Tax incentives for ICOs
Thailand’s Finance Ministry has announced that it will waive corporate income tax and value-added tax for firms that conduct initial coin offerings (ICOs) for investment purposes.
The move aims to help companies raise funds through token issuance in addition to traditional methods.
The military-backed government estimates that there will be about $3.7 billion worth of investment token offerings over the next two years, according to a report. However, the tax incentives would result in a tax loss of around $1 billion.
The Thai government’s tourism ministry has been promoting the country as a crypto-friendly place, but the central bank has advocated for a wider crackdown.
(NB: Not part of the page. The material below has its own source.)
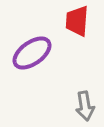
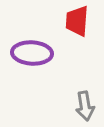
purple ellipse: rotated 39 degrees clockwise
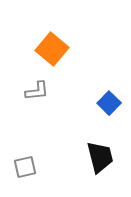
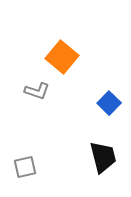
orange square: moved 10 px right, 8 px down
gray L-shape: rotated 25 degrees clockwise
black trapezoid: moved 3 px right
Although cryptocurrency adoption and trading are popular in Thailand, there have been mixed messages from the ruling elite. Last year, the government abandoned plans to impose a 7% VAT on crypto trading for exchanges and retail investors.
Impact on Bangkok’s position as a crypto hub
Industry analysts have suggested that a tightening of regulations in Thailand could limit its ability to become a regional crypto hub. “Thailand is tightening its rules on the trading of crypto and advertising of digital assets, too.
With stricter rules in place, it’ll be interesting to see whether this helps or hinders Bangkok’s place as a crypto hub in the coming months,” said Recap CEO Daniel Howitt last month. Bitkub, Thailand’s largest crypto exchange, has around $29 million in current daily volume, according to CoinGecko.
The move by the SEC to tighten regulations is part of a global trend following the FTX collapse in November. It is unclear whether companies issuing tokens eligible for new tax breaks would need to register with the financial regulator and comply with its rules.